## [Instructions for the task]
Without pictures, repeat the lines of the entries from the one containing "Budapest VII. Jobbágy utca" through the last, both ends included, and nothing else.
[Material shown Boundary: Start]
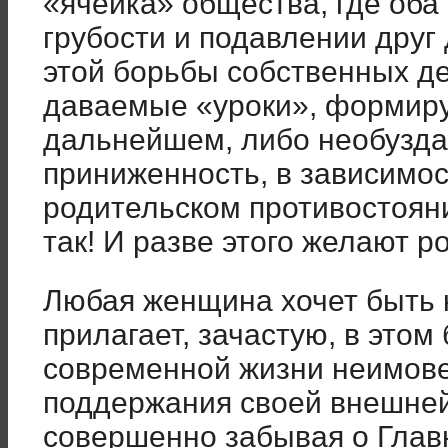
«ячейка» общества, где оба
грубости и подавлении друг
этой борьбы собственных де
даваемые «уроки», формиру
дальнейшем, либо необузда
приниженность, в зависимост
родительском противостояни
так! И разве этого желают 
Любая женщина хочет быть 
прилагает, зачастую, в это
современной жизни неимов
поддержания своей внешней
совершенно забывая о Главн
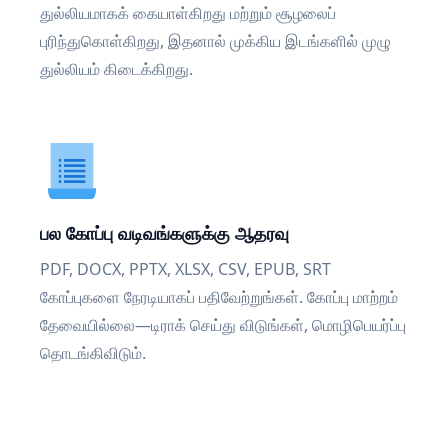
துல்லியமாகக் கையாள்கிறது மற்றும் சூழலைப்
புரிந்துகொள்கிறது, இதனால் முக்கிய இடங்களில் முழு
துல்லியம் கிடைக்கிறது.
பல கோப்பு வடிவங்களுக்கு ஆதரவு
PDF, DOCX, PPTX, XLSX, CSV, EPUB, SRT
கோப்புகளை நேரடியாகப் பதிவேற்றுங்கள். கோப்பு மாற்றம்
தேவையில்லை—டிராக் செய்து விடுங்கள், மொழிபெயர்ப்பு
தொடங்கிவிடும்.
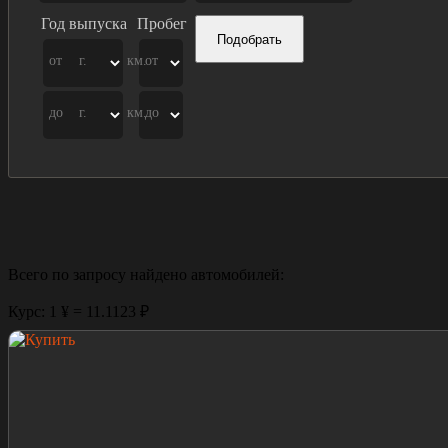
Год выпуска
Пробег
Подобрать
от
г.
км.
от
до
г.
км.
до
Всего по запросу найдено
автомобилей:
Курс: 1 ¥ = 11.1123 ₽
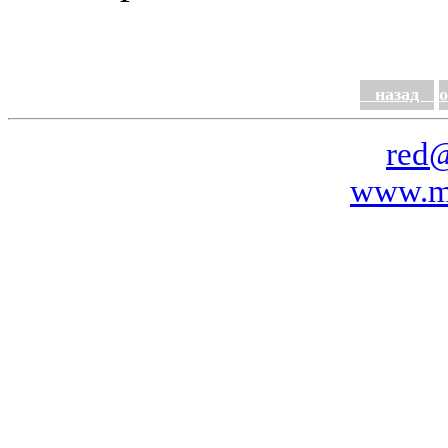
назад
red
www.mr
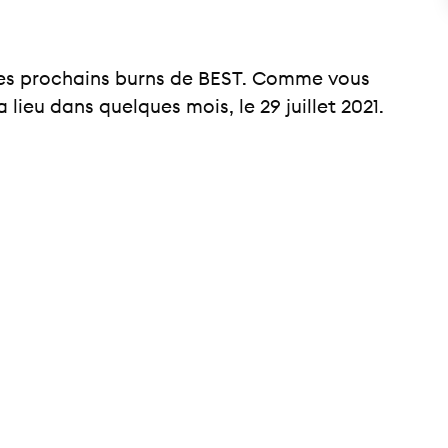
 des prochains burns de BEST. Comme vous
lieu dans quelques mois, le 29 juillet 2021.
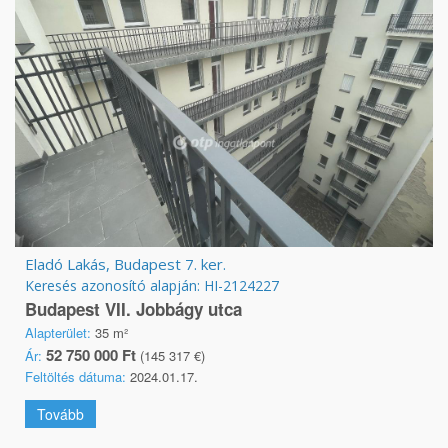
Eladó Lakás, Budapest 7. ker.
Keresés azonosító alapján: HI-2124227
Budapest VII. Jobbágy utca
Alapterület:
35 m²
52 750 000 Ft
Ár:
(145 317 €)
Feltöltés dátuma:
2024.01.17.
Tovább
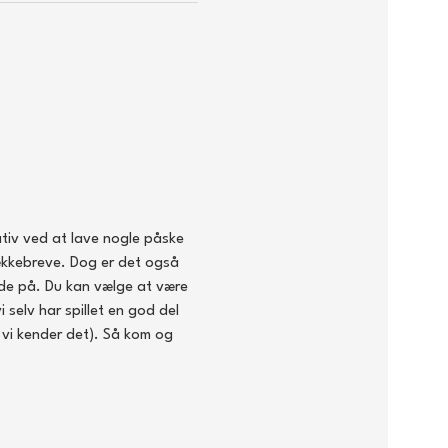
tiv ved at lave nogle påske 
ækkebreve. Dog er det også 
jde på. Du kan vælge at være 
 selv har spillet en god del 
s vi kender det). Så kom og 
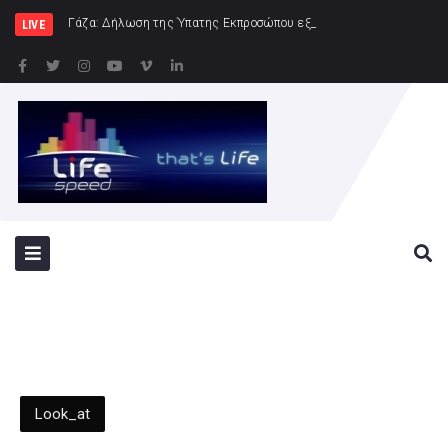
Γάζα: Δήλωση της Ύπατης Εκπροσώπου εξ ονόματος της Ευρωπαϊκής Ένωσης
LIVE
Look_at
[Material shown Boundary: End]
## [Solution to this exercise]
Budapest VII. Jobbágy utca
Alapterület:
35 m²
52 750 000 Ft
Ár:
(145 317 €)
Feltöltés dátuma:
2024.01.17.
Tovább
tiv ved at lave nogle påske 
ækkebreve. Dog er det også 
jde på. Du kan vælge at være 
 selv har spillet en god del 
s vi kender det). Så kom og 
Γάζα: Δήλωση της Ύπατης Εκπροσώπου εξ ονόματος της Ευρωπαϊκής Ένωσης
LIVE
Look_at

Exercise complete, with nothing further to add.